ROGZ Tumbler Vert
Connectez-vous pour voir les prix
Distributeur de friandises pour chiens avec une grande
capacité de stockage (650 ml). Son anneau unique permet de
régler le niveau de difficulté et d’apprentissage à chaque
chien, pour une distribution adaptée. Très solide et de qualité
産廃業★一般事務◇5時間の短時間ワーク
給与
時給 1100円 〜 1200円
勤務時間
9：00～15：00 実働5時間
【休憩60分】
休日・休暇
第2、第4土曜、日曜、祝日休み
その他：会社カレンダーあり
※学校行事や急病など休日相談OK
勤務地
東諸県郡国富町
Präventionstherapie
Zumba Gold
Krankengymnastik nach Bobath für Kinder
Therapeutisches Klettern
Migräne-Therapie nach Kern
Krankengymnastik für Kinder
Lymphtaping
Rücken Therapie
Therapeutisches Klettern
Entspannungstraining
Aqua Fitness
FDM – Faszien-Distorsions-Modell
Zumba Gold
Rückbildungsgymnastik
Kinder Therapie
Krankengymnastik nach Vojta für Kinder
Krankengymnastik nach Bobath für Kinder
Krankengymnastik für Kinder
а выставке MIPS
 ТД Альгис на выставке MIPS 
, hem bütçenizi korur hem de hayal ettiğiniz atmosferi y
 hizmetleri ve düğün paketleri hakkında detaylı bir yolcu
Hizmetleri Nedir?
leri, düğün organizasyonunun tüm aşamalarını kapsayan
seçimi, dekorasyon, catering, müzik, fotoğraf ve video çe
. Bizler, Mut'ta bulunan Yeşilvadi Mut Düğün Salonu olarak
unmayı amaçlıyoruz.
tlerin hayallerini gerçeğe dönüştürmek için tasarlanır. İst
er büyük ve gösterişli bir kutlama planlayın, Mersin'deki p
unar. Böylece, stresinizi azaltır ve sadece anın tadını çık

_WHAT THE TASK REQUIRES_. Above are the entries. Output exactly the lines beginning with the line that has "産廃業★一般事務◇5時間の短時間ワーク" and ending with the line that has "Rücken Therapie".

_EXERCISE ANSWER_.
産廃業★一般事務◇5時間の短時間ワーク
給与
時給 1100円 〜 1200円
勤務時間
9：00～15：00 実働5時間
【休憩60分】
休日・休暇
第2、第4土曜、日曜、祝日休み
その他：会社カレンダーあり
※学校行事や急病など休日相談OK
勤務地
東諸県郡国富町
Präventionstherapie
Zumba Gold
Krankengymnastik nach Bobath für Kinder
Therapeutisches Klettern
Migräne-Therapie nach Kern
Krankengymnastik für Kinder
Lymphtaping
Rücken Therapie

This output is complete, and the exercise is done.